The authors note that the average fund loses to its benchmark index by 0.33% per year. According to Cremers and Petajisto, the traditionally used measurement of tracking error does not help much when picking funds since their analysis across all tracking-error quintiles showed consistently negative benchmark-adjusted returns and alphas.
However, the researchers’ measurement of Active Share does help when picking funds. The difference in benchmark-adjusted return between the highest and lowest Active Share quintiles is 2.81% per year, according to the study paper.
Further, investors should choose funds in the highest Active Share quintile, the researchers said, since funds in the highest Active Share quintile beat their benchmarks by 1.39%. Funds with the lowest Active Share essentially had performance equal to their benchmarks.
When combined with tracking error, the study found that more-actively managed funds performed better regardless of tracking error, with high Active Share/high tracking error funds performing best.
Additionally, when controlling for size, the study found Active Share was directly related to better performance. Excluding the largest 40% of funds, the highest Active Share funds’ stock picks outperformed their benchmarks by about 2% to 4% per year. The more-actively managed funds in the largest 40% also outperformed their benchmarks, but the researchers concluded the results were not statistically significant.
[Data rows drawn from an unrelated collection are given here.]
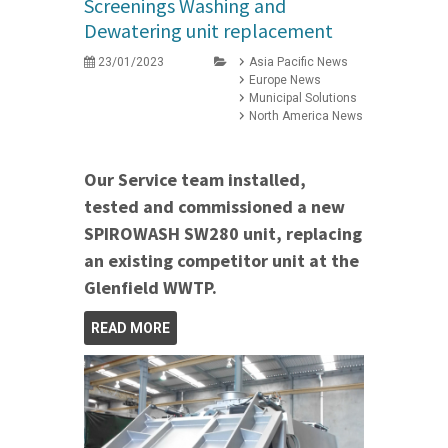
Screenings Washing and
Dewatering unit replacement
23/01/2023
Asia Pacific News
Europe News
Municipal Solutions
North America News
Our Service team installed,
tested and commissioned a new
SPIROWASH SW280 unit, replacing
an existing competitor unit at the
Glenfield WWTP.
READ MORE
The researchers noted that prior studies have shown the average fund slightly outperforms the market before expenses and underperforms after expenses. They conclude from their study that funds with the highest Active Share significantly outperform their benchmarks both before and after expenses, while funds with the lowest Active Share underperform after expenses.
The study, “How Active Is Your Fund Manager? A New Measure That Predicts Performance,” is available at www.som.yale.edu/Faculty/petajisto/active50.pdf.